About the Blog

I shall post videos, graphs, news stories, and other material. We shall use some of this material in class, and you may review the rest at your convenience. I encourage you to use the blog in these ways:

--To post questions or comments about the readings before we discuss them in class;
--To follow up on class discussions with additional comments or questions.
--To post relevant news items or videos.

There are only two major limitations: no coarse language, and no derogatory comments about people at the Claremont Colleges. This blog is on the open Internet, so post nothing that you would not want a potential employer to see.

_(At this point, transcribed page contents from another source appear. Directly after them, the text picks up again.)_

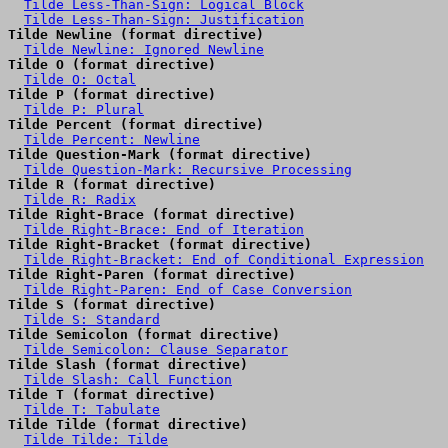
Tilde Less-Than-Sign: Logical Block
Tilde Less-Than-Sign: Justification
Tilde Newline (format directive)
Tilde Newline: Ignored Newline
Tilde O (format directive)
Tilde O: Octal
Tilde P (format directive)
Tilde P: Plural
Tilde Percent (format directive)
Tilde Percent: Newline
Tilde Question-Mark (format directive)
Tilde Question-Mark: Recursive Processing
Tilde R (format directive)
Tilde R: Radix
Tilde Right-Brace (format directive)
Tilde Right-Brace: End of Iteration
Tilde Right-Bracket (format directive)
Tilde Right-Bracket: End of Conditional Expression
Tilde Right-Paren (format directive)
Tilde Right-Paren: End of Case Conversion
Tilde S (format directive)
Tilde S: Standard
Tilde Semicolon (format directive)
Tilde Semicolon: Clause Separator
Tilde Slash (format directive)
Tilde Slash: Call Function
Tilde T (format directive)
Tilde T: Tabulate
Tilde Tilde (format directive)
Tilde Tilde: Tilde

Tuesday, September 24, 2013

How Bad Data Warped Everything We Thought We Knew About the Jobs Recovery

Great article from The Atlantic detailing how Lehman Brothers' collapse had, for 3 years, caused misleadingly optimistic job growth data in winter months.

Parts of the article below:

"Okay, but what are seasonal adjustments, and how do they work? Well, you know the jobs number we obsess over every month? It's cooked, in a way -- but not how Jack Welch thinks. For example, the economy didn't really add 169,000 jobs in August. It added 378,000 jobs. But that 378,000 number doesn't tell us too much. See, the economy pretty predictably adds more jobs during some months more than others. Things like warmer weather (which helps construction), summer break, and holiday shopping create these annual up-and-downs. So to give us an idea of how good or bad each month actually is, the Bureau of Labor Statistics adjusts for how many jobs we would expect at that time of year."

"But there's a problem. The BLS only looks at the past 3 years to figure out what a "typical" September (or October or November, etc.) looks like. So, if there's, say, a once-in-three-generations financial crisis in the fall, it could throw off the seasonal adjustments for quite awhile. Which is, of course, exactly what happened. The BLS's model didn't know about Lehman. It only knew about the calendar. So it saw all the layoffs in late 2008 and early 2009, and interpreted them the only way it knew how: as seasonality, not a shadow banking run."